Try it:
Look through the lines below and extract each one that contains "antes".

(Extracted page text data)
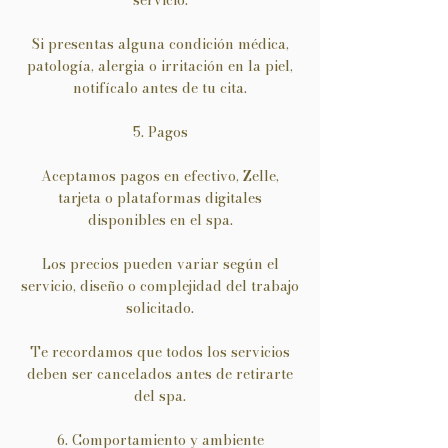
servicio.
Si presentas alguna condición médica,
patología, alergia o irritación en la piel,
notifícalo antes de tu cita.
5. Pagos
Aceptamos pagos en efectivo, Zelle,
tarjeta o plataformas digitales
disponibles en el spa.
Los precios pueden variar según el
servicio, diseño o complejidad del trabajo
solicitado.
Te recordamos que todos los servicios
deben ser cancelados antes de retirarte
del spa.
6. Comportamiento y ambiente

Written solution:
notifícalo antes de tu cita.
deben ser cancelados antes de retirarte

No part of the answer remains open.